**What the task asks:**
Below this line are records; write out exactly the lines from the one containing "الطفرات الجينية و التى تحدث فى الغدة" through the one containing "tiene de especial?", with the pictures left out.

**Excerpted data:**

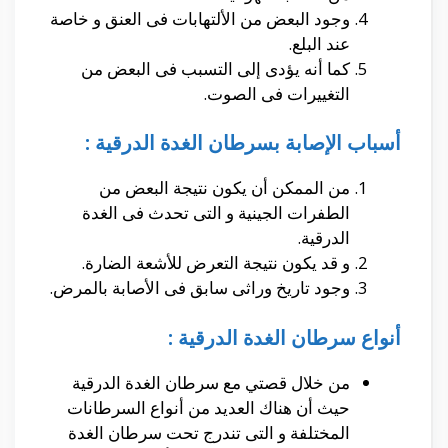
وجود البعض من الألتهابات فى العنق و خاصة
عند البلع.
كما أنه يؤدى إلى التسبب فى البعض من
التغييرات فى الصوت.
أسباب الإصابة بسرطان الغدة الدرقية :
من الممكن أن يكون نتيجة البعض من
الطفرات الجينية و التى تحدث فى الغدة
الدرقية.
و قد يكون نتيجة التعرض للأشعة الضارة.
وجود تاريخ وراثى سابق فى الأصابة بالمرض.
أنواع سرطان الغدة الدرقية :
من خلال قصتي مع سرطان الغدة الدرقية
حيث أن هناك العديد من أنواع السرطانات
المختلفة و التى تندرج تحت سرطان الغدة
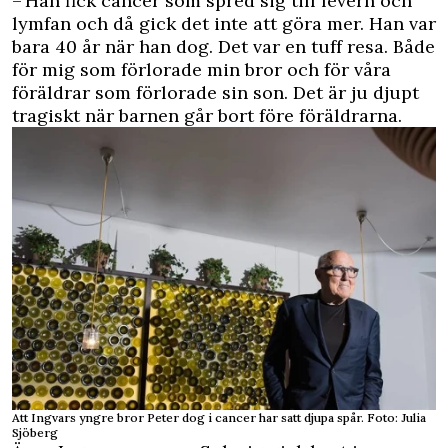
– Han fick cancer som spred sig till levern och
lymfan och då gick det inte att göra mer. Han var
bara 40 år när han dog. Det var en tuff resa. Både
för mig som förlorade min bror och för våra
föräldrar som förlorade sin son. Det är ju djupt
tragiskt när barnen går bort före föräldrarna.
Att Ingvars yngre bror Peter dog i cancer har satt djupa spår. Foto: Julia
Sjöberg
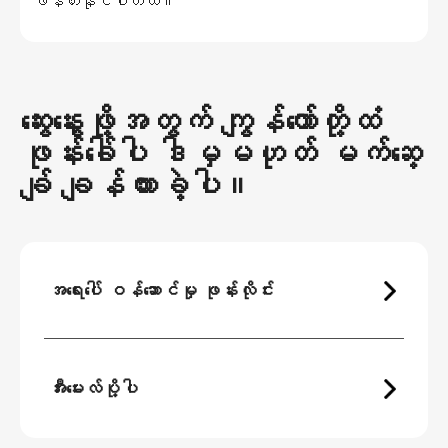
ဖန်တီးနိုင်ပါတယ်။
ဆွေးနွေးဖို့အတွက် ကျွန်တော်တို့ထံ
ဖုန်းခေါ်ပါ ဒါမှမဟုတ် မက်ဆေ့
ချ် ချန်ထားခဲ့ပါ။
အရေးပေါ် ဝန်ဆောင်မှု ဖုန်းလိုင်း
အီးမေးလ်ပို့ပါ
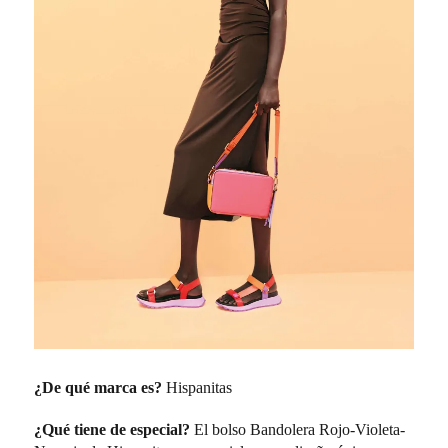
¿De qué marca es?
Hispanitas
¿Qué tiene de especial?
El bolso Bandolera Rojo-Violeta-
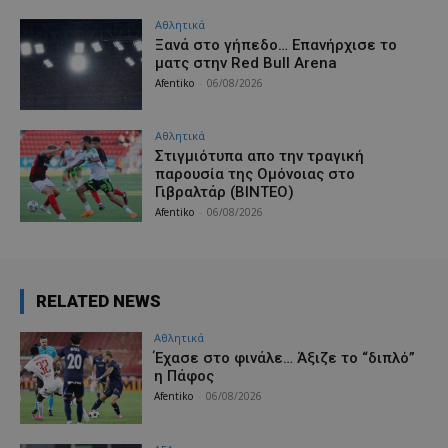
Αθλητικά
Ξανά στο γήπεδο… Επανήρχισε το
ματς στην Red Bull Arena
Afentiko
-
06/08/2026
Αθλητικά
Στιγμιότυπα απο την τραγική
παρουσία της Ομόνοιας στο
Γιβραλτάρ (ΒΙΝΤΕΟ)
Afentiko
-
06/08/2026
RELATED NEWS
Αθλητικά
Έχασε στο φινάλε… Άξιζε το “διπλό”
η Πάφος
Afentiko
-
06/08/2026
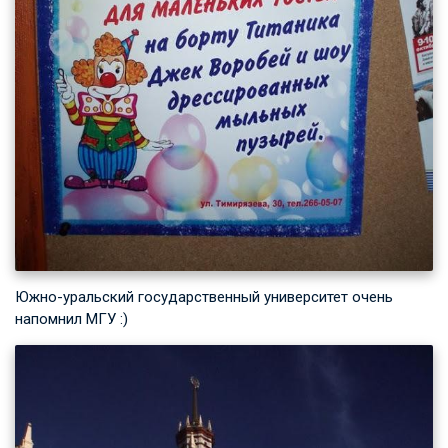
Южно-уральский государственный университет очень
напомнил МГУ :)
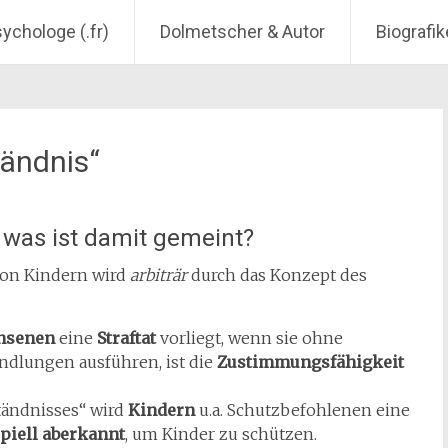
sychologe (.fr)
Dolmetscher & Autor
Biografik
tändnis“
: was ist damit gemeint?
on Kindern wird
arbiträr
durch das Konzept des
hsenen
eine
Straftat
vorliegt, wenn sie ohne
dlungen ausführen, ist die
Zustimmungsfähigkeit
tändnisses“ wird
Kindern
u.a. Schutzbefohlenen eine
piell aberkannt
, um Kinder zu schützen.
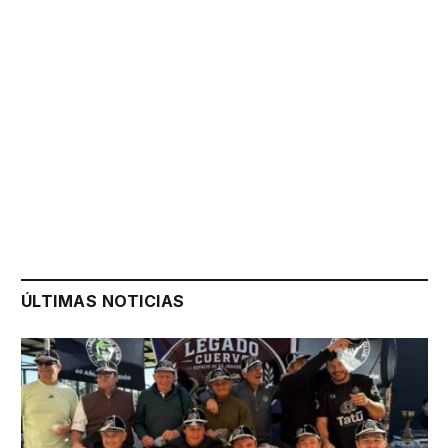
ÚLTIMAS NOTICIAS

**Result below:**
الطفرات الجينية و التى تحدث فى الغدة
الدرقية.
و قد يكون نتيجة التعرض للأشعة الضارة.
وجود تاريخ وراثى سابق فى الأصابة بالمرض.
أنواع سرطان الغدة الدرقية :
من خلال قصتي مع سرطان الغدة الدرقية
حيث أن هناك العديد من أنواع السرطانات
المختلفة و التى تندرج تحت سرطان الغدة
– Han fick cancer som spred sig till levern och
lymfan och då gick det inte att göra mer. Han var
bara 40 år när han dog. Det var en tuff resa. Både
för mig som förlorade min bror och för våra
föräldrar som förlorade sin son. Det är ju djupt
tragiskt när barnen går bort före föräldrarna.
Att Ingvars yngre bror Peter dog i cancer har satt djupa spår. Foto: Julia
Sjöberg
ဖန်တီးနိုင်ပါတယ်။
ဆွေးနွေးဖို့အတွက် ကျွန်တော်တို့ထံ
ဖုန်းခေါ်ပါ ဒါမှမဟုတ် မက်ဆေ့
ချ် ချန်ထားခဲ့ပါ။
အရေးပေါ် ဝန်ဆောင်မှု ဖုန်းလိုင်း
အီးမေးလ်ပို့ပါ
¿De qué marca es?
Hispanitas
¿Qué tiene de especial?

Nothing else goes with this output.